* ACTION ITEM:
Print, word for word, the opening line of the data below and every line after it through the line that contains "attendance at the", but not the pictures.

[Page images and extracted text]

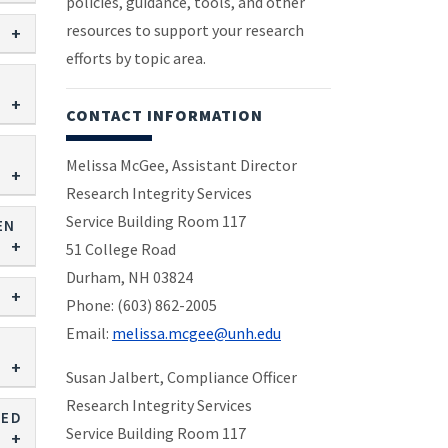
policies, guidance, tools, and other
resources to support your research
efforts by topic area.
CONTACT INFORMATION
Melissa McGee, Assistant Director
Research Integrity Services
Service Building Room 117
EN
51 College Road
Durham, NH 03824
Phone: (603) 862-2005
Email:
melissa.mcgee@unh.edu
Susan Jalbert, Compliance Officer
Research Integrity Services
EED
Service Building Room 117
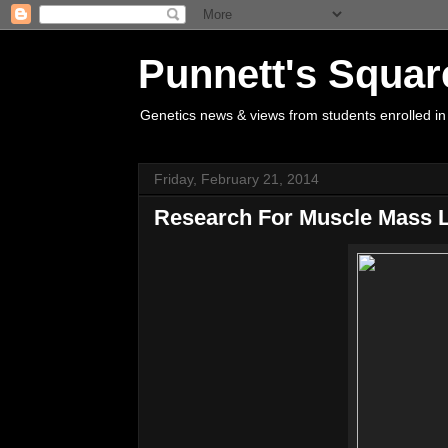
Punnett's Squar
Genetics news & views from students enrolled in
Friday, February 21, 2014
Research For Muscle Mass 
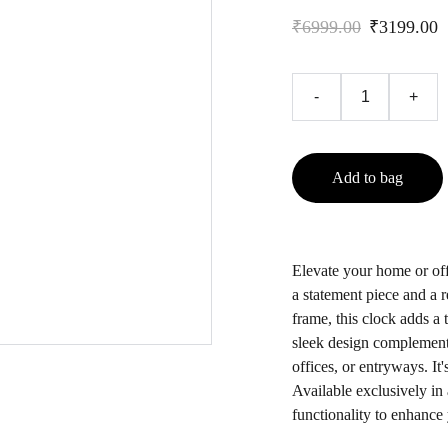
₹6999.00
₹3199.00
-
+
Add to bag
Elevate your home or off
a statement piece and a r
frame, this clock adds a
sleek design complements 
offices, or entryways. It'
Available exclusively in 
functionality to enhance 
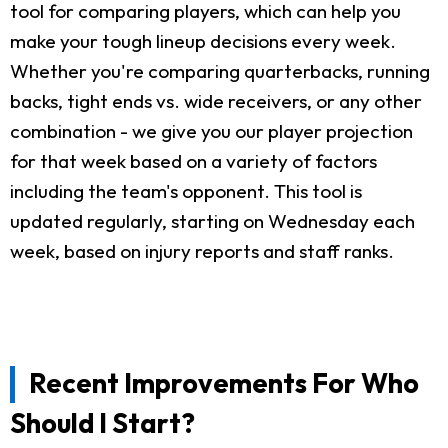
tool for comparing players, which can help you
make your tough lineup decisions every week.
Whether you're comparing quarterbacks, running
backs, tight ends vs. wide receivers, or any other
combination - we give you our player projection
for that week based on a variety of factors
including the team's opponent. This tool is
updated regularly, starting on Wednesday each
week, based on injury reports and staff ranks.
Recent Improvements For Who
Should I Start?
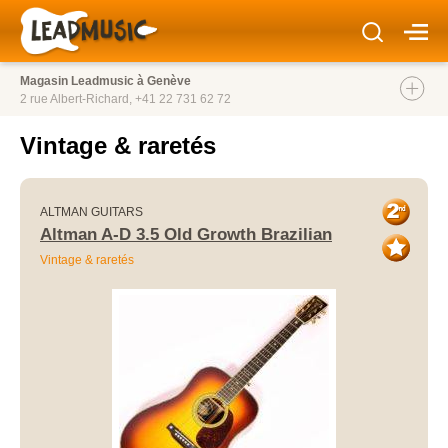
Magasin Leadmusic à Genève
2 rue Albert-Richard,
+41 22 731 62 72
Vintage & raretés
ALTMAN GUITARS
Altman A-D 3.5 Old Growth Brazilian
Vintage & raretés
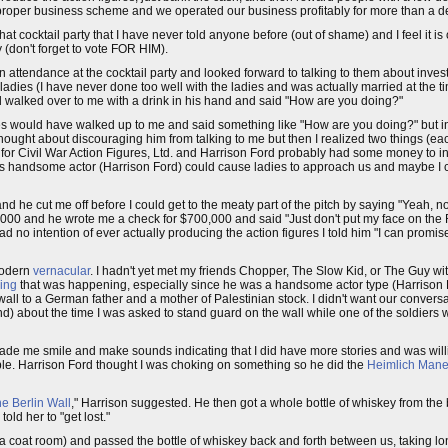
 proper business scheme and we operated our business profitably for more than a 
t cocktail party that I have never told anyone before (out of shame) and I feel it is o
(don't forget to vote FOR HIM).
 attendance at the cocktail party and looked forward to talking to them about invest
 ladies (I have never done too well with the ladies and was actually married at the
rd walked over to me with a drink in his hand and said "How are you doing?"
dies would have walked up to me and said something like "How are you doing?" but in
thought about discouraging him from talking to me but then I realized two things (each
tors for Civil War Action Figures, Ltd. and Harrison Ford probably had some money to i
this handsome actor (Harrison Ford) could cause ladies to approach us and maybe I 
nd he cut me off before I could get to the meaty part of the pitch by saying "Yeah, no
 and he wrote me a check for $700,000 and said "Just don't put my face on the Rob
had no intention of ever actually producing the action figures I told him "I can promi
 modern
vernacular
. I hadn't yet met my friends Chopper, The Slow Kid, or The Guy wi
ing
that was happening, especially since he was a handsome actor type (Harrison
ll to a German father and a mother of Palestinian stock. I didn't want our conversa
riend) about the time I was asked to stand guard on the wall while one of the soldie
h made me smile and make sounds indicating that I did have more stories and was will
le. Harrison Ford thought I was choking on something so he did the
Heimlich Man
he Berlin Wall
," Harrison suggested. He then got a whole bottle of whiskey from the 
ld her to "get lost."
 a coat room) and passed the bottle of whiskey back and forth between us, taking long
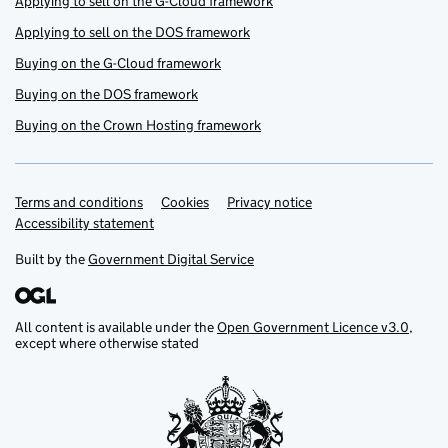
Applying to sell on the G-Cloud framework
Applying to sell on the DOS framework
Buying on the G-Cloud framework
Buying on the DOS framework
Buying on the Crown Hosting framework
Terms and conditions
Support links
Cookies
Privacy notice
Accessibility statement
Built by the
Government Digital Service
All content is available under the
Open Government Licence v3.0
,
except where otherwise stated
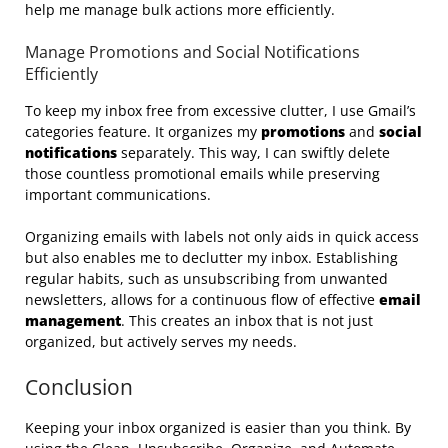
help me manage bulk actions more efficiently.
Manage Promotions and Social Notifications
Efficiently
To keep my inbox free from excessive clutter, I use Gmail’s
categories feature. It organizes my
promotions
and
social
notifications
separately. This way, I can swiftly delete
those countless promotional emails while preserving
important communications.
Organizing emails with labels not only aids in quick access
but also enables me to declutter my inbox. Establishing
regular habits, such as unsubscribing from unwanted
newsletters, allows for a continuous flow of effective
email
management
. This creates an inbox that is not just
organized, but actively serves my needs.
Conclusion
Keeping your inbox organized is easier than you think. By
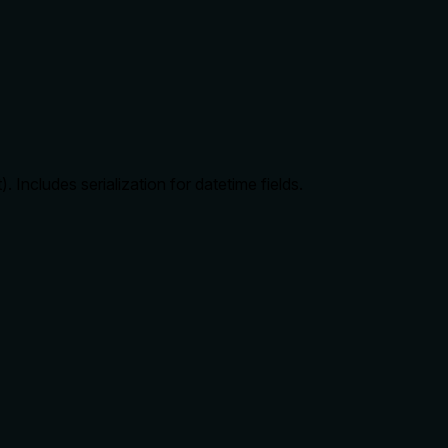
Includes serialization for datetime fields.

* ANSWER AREA:
policies, guidance, tools, and other
resources to support your research
efforts by topic area.
CONTACT INFORMATION
Melissa McGee, Assistant Director
Research Integrity Services
Service Building Room 117
EN
51 College Road
Durham, NH 03824
Phone: (603) 862-2005
Email:
melissa.mcgee@unh.edu
Susan Jalbert, Compliance Officer
Research Integrity Services
EED
Service Building Room 117
Punnett's Squar
Genetics news & views from students enrolled in
Friday, February 21, 2014
Research For Muscle Mass 
₹6999.00
₹3199.00
-
+
Add to bag
Elevate your home or off
a statement piece and a r
frame, this clock adds a
sleek design complements 
offices, or entryways. It'
Available exclusively in 
functionality to enhance 
tool for comparing players, which can help you
make your tough lineup decisions every week.
Whether you're comparing quarterbacks, running
backs, tight ends vs. wide receivers, or any other
combination - we give you our player projection
for that week based on a variety of factors
including the team's opponent. This tool is
updated regularly, starting on Wednesday each
week, based on injury reports and staff ranks.
Recent Improvements For Who
Should I Start?
Magasin Leadmusic à Genève
2 rue Albert-Richard,
+41 22 731 62 72
Vintage & raretés
ALTMAN GUITARS
Altman A-D 3.5 Old Growth Brazilian
Vintage & raretés
 proper business scheme and we operated our business profitably for more than a 
t cocktail party that I have never told anyone before (out of shame) and I feel it is o
(don't forget to vote FOR HIM).
 attendance at the cocktail party and looked forward to talking to them about invest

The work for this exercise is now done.